Avrei preferito una famiglia unita
intorno al tavolo a Natale,
avrei desiderato fotografie con volti
sorridenti ai compleanni, e scale
qualche volta da scendere,
e non solo da salire
e avrei voluto solo ieri al telefono
a mio padre saper cosa dire.
avrei preferito non smettesse mai
l’abito rassicurante della normalità,
avrei desiderato che, una volta schiavo del limite tra
coscienza e delirio, non avesse cercato la mia pietà.
ma se ci sono molti modi di raccontare bugie,
e qualcuna me ne ha forse raccontata in questi anni
avrei voluto non mi chiedesse scusa per il presunto
odio annoiato di mia madre, le pene e i malanni.
avrei preferito non mi pregasse di divenire
un sapiente che colma il suo vuoto,
avrei desiderato che la sua immaginazione
vagabonda non arrivasse a uno scacco finale, all’ignoto
e se nella sua vita si sentiva tradito da Dio
e, questa è una storia già accaduta, io ero l’appiglio
avrei voluto che quanto appreso dagli anziani
lo avesse portato solo a chiedere aiuto a suo figlio.

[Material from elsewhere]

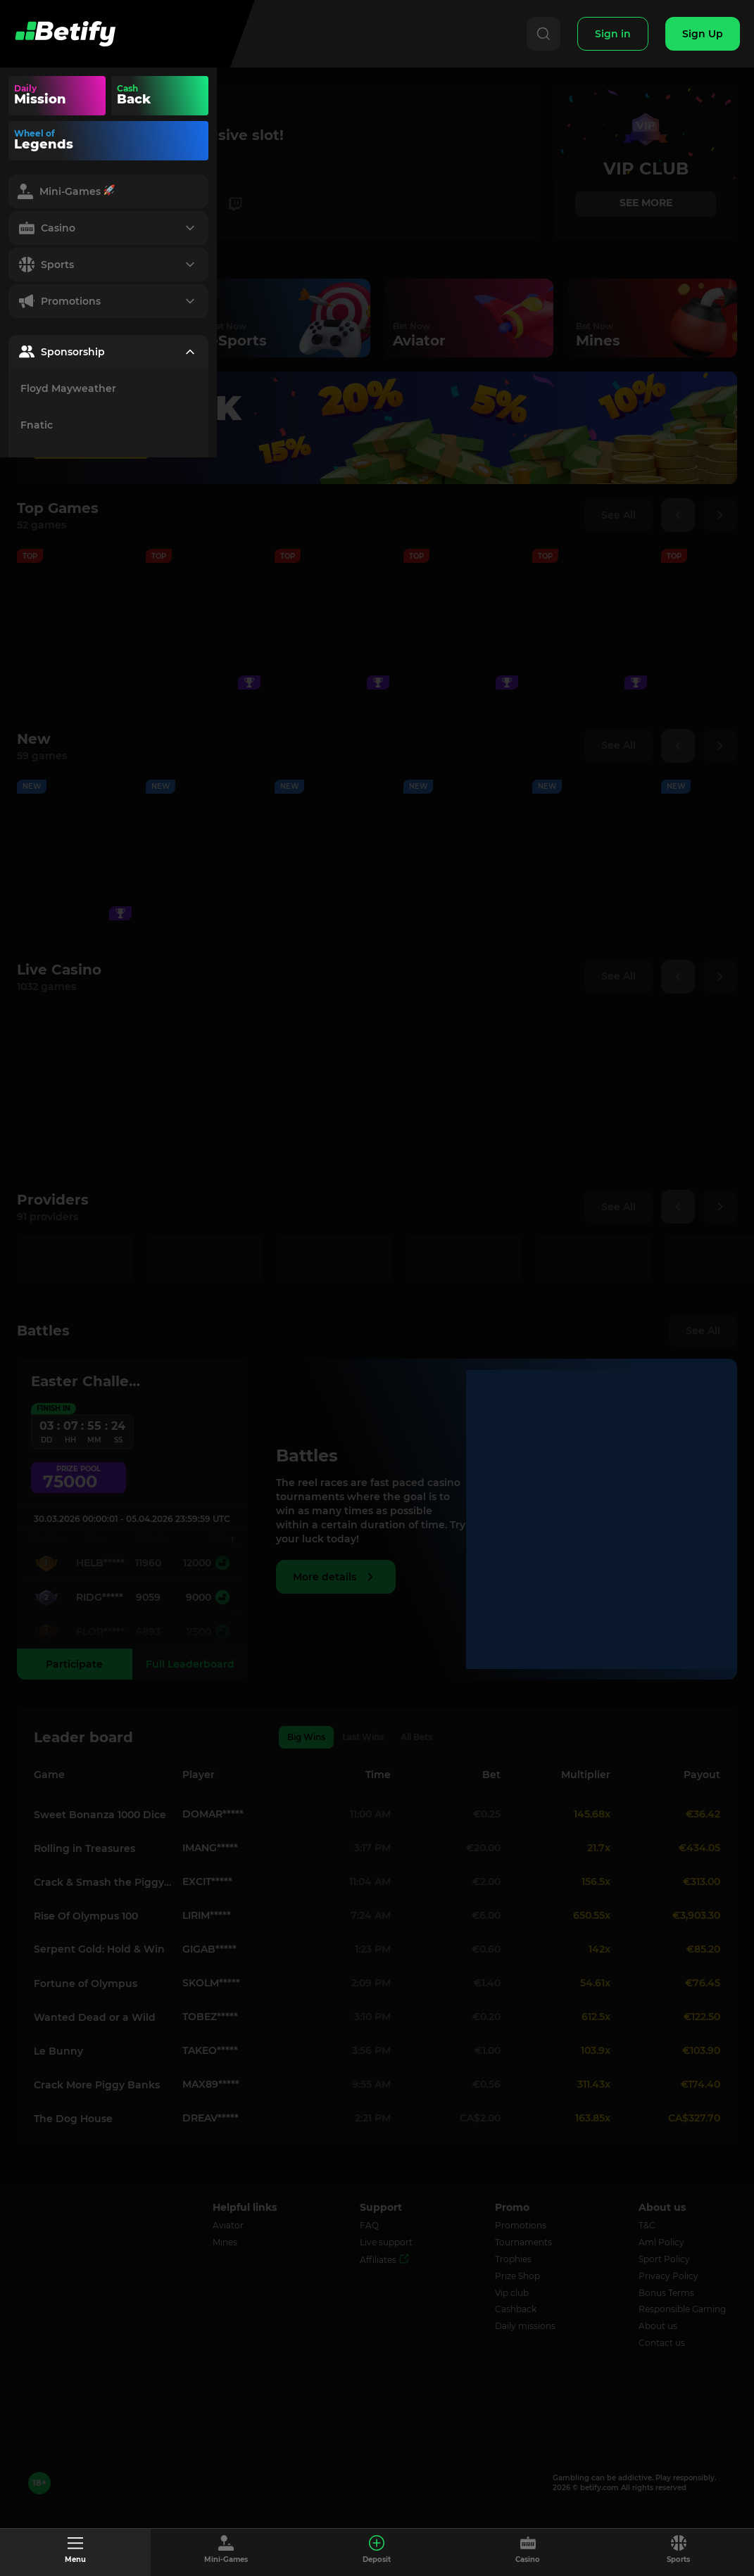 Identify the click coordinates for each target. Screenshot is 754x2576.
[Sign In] (612, 34)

avrei preferito non si fosse arreso alla massa con cui
è costretto a condividere il tempo il poeta geniale,
avrei desiderato mille e mille giorni di sentirlo
genuino, mai ciondolante in un ombroso viale.
ma se ci sono molti modi di raccontare bugie,
e qualcuna me ne ha forse raccontata negli anni
avrei voluto non avesse pensato di affidare alla folla
invisibile delle parole gli acciacchi e gli affanni
e il suo ricordo, dovendo commuovere il lettore, a una
vecchia macchina da scrivere trovata da un rigattiere.
avrebbe solo dovuto afferrare forte, come lui, la vita
quando l’alba debole e incerta raggiungeva il cantiere.